- WORK INSTRUCTIONS -
Beneath this instruction is a listing. Transcribe from it only the stretch from the line with "731 (208, 2512)" through the line with "419 (250, 2393)", both end lines included, exactly as written.
─── DATA SHOWN ───
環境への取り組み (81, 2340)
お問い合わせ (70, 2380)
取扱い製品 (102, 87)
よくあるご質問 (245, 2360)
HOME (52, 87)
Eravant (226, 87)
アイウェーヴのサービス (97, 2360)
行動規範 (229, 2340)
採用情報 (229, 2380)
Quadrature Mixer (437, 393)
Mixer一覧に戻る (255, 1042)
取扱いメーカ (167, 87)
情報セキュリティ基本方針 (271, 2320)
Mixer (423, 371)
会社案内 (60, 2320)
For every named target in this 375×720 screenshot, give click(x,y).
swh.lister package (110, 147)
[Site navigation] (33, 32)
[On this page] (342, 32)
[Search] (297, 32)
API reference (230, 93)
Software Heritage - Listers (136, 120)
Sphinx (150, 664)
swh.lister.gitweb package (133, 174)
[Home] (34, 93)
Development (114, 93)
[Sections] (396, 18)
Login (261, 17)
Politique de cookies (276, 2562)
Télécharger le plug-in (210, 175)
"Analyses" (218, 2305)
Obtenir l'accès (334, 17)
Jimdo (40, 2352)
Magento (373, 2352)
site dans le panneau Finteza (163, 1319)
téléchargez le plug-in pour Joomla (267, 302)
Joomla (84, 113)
───
─── DATA SHOWN ───
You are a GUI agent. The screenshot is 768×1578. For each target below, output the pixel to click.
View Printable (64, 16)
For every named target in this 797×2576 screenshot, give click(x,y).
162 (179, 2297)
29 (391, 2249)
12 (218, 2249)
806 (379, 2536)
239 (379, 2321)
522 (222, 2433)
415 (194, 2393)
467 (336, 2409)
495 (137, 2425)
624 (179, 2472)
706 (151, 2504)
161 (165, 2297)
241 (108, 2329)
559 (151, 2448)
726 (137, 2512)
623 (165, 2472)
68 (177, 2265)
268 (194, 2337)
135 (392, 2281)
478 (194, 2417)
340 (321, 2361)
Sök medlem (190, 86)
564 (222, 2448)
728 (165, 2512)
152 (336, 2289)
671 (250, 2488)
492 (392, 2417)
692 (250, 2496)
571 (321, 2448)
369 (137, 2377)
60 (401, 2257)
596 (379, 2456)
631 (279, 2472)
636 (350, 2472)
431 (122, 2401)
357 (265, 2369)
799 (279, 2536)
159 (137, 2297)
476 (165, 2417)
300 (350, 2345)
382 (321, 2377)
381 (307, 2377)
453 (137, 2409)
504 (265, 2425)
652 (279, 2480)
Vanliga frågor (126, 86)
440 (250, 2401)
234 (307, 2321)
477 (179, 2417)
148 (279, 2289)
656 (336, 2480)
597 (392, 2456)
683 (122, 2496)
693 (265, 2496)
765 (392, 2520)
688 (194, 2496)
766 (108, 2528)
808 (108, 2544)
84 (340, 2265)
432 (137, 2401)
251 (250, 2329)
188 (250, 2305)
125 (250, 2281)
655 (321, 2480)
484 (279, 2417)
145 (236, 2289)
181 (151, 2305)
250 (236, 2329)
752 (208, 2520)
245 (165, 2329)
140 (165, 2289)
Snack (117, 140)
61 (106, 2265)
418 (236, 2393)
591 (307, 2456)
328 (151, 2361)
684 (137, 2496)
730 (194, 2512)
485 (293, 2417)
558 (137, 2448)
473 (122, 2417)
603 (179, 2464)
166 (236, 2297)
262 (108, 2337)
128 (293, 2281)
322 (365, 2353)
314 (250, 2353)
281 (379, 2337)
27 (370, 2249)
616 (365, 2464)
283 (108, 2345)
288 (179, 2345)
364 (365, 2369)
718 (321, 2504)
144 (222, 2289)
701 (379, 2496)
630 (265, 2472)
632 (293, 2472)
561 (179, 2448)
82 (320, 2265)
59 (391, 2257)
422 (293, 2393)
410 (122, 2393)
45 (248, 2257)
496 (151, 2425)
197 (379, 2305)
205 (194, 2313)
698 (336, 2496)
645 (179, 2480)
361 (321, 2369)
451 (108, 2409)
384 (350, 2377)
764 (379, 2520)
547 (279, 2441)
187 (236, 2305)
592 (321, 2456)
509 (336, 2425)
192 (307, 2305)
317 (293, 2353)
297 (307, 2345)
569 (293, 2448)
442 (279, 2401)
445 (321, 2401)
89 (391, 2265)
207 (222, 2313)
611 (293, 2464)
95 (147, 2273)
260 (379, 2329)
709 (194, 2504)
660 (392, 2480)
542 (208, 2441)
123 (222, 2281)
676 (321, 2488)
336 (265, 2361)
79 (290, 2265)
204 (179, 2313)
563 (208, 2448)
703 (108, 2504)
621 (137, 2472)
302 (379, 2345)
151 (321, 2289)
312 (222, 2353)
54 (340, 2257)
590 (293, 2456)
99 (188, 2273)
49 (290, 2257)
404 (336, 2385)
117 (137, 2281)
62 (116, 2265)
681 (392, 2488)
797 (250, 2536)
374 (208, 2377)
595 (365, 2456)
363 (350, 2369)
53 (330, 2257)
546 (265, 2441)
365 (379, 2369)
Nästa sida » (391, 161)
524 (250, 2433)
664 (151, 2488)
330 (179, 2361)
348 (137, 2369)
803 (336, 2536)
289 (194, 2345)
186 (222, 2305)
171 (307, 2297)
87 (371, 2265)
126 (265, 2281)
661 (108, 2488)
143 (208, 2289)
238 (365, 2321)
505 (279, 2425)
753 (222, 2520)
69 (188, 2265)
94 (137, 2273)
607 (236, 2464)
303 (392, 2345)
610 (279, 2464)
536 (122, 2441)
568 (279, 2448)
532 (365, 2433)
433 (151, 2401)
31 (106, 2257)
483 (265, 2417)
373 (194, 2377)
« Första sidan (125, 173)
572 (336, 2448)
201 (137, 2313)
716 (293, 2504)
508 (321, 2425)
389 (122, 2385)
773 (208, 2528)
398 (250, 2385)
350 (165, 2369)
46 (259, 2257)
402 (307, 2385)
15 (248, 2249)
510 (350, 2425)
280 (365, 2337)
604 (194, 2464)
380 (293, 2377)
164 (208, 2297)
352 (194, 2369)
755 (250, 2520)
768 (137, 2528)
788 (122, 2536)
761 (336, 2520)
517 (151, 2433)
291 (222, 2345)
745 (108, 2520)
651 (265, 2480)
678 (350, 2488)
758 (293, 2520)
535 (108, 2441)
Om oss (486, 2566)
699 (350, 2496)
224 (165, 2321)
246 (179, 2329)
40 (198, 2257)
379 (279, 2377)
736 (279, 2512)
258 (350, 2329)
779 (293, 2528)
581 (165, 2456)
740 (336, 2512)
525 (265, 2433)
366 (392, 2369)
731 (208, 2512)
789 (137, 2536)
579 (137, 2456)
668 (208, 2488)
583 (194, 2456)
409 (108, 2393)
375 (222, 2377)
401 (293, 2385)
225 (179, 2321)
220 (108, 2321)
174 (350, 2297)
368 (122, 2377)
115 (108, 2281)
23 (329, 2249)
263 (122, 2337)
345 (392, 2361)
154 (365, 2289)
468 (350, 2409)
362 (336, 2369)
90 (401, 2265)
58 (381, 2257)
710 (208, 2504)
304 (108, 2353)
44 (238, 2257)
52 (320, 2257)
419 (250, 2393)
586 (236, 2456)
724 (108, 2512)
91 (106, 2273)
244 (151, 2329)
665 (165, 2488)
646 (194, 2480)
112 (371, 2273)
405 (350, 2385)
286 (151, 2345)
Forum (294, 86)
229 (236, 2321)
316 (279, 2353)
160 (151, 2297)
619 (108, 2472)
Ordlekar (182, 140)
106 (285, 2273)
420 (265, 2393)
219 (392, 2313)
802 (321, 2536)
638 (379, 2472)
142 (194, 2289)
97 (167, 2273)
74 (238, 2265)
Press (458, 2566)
───
- REPLY -
731 (208, 2512)
789 (137, 2536)
579 (137, 2456)
668 (208, 2488)
583 (194, 2456)
409 (108, 2393)
375 (222, 2377)
401 (293, 2385)
225 (179, 2321)
220 (108, 2321)
174 (350, 2297)
368 (122, 2377)
115 (108, 2281)
23 (329, 2249)
263 (122, 2337)
345 (392, 2361)
154 (365, 2289)
468 (350, 2409)
362 (336, 2369)
90 (401, 2265)
58 (381, 2257)
710 (208, 2504)
304 (108, 2353)
44 (238, 2257)
52 (320, 2257)
419 (250, 2393)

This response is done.